Queimaram 946 mil hectares no ano passado, enquanto o fogo tomou conta de mais de 700 mil hectares até o fim de junho, de acordo com dados do Lasa (Laboratório de Aplicações de Satélites Ambientais) da UFRJ (Universidade Federal do Rio de Janeiro). O que foi perdido neste primeiro semestre representa um terço do tamanho do estado de Sergipe. 

Alex Machado/Campo Grande News

Jacaré morto servindo de alimento para urubus em área queimada no Pantanal

Especialista em litígio estratégico do Observatório do Clima, Nauê Bernardo critica o afrouxamento da legislação ambiental e a não aprovação do projeto de lei do manejo do fogo pelos deputados e senadores, que ampliaria o arcabouço jurídico sobre o Pantanal.

Ele lembra ainda que a verba do Ibama (Instituto Brasileiro de Meio Ambiente e Recursos Naturais Renováveis) foi cortada, enquanto elogia a Lei do Pantanal de Mato Grosso do Sul, mas defende que a fiscalização e a punição sejam mais efetivas.

“A gente precisa chamar o Congresso Nacional para sentar nessa mesa, apontar a responsabilidade pelo pacote de medidas antiambientais, conversar sobre o orçamento, dizer ‘vocês estão falhando, atuando ativamente para piorar o problema’”, afirma.

Há diferenças entre teoria e prática, ele ressalta.

“No discurso, o avanço é inegável. Existe um poder público que demonstra preocupação, o alerta foi soado para todo mundo, há um estado de consternação maior. Mas peca na prática. Se a gente não agir, a coisa vai piorar exponencialmente. O que falta é uma ação diferente”, finaliza Nauê. 

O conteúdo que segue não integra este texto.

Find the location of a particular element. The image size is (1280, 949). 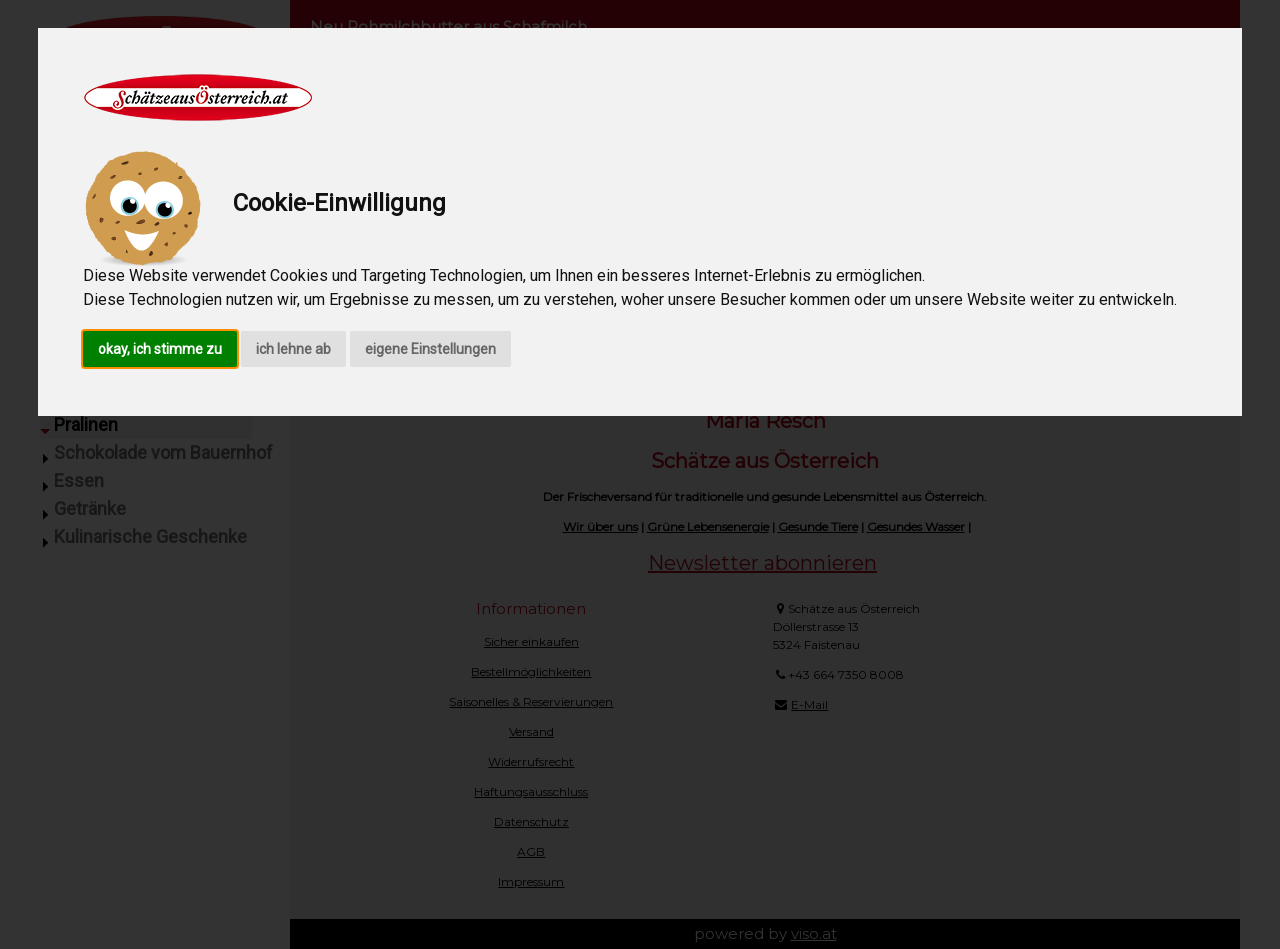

O presidente do Ibama, Rodrigo Agostinho declarou anteriormente à Folha que o Brasil não tem estrutura de prevenção e combate aos eventos extremos à altura da mudança climática. Reforçou que a temporada de queimadas começou no início do período de seca no Pantanal. O fogo é mais frequente no segundo semestre do ano. 

“Se ponderarmos essa antecipação , as respostas foram a contento. Talvez não suficientes ou rápidas como a sociedade espera, mas as instituições estão mais bem preparadas em equipamentos, planejamento e treinamento de pessoal”, afirma Alexandre Pereira, analista ambiental do Prevfogo, que pertence ao Ibama.

Sobre o uso do fogo no bioma, prática permitida com ressalvas para o manejo nas áreas, Pereira defende que “deixar de usar o fogo não é uma solução, mas adaptar e disciplinar o uso”.

Previsível

Relatórios como o do Serviço Geológico do Brasil já alertavam para a previsão da seca ser extrema no Pantanal este ano. Além de institutos de meteorologia terem antecipado os impactos de fenômenos como o El Ñino, por exemplo. Organizações como o MapBiomas, que acompanham os índices de desmatamento, também relacionam a seca como um dos efeitos.

“Mas mesmo com essas condições adversas, o incêndio só ocorre se houver alguma ignição. E sabemos que, no pantanal, as ignições são humanas. O principal gargalo é evitar ignições”, ressalta Renata Libonati, coordenadora do laboratório ambiental Lasa, da Universidade Federal do rio de Janeiro.

“Esse ponto é crucial para permitir uma melhor gestão do fogo no Brasil, ações preventivas e efetivas de curto, médio e de longo prazo para contrabalançar a pressão climática que está imposta”, diz Renata Libonati.

As mudanças climáticas são fator primordial nesse cenário. Mas pouco foi feito até agora, analisa outro especialista ouvido pelo jornal paulistano.

“As respostas às mudanças climáticas atrasaram não só no Brasil, mas no mundo todo. Foi um assunto ignorado e muito pouco foi feito. Até que chegamos em um ponto que nem se fala mais em reverter, mas sim em se adaptar às mudanças climáticas”, diz o professor Danilo Bandini Ribeiro, da Universidade Federal do Mato Grosso do Sul.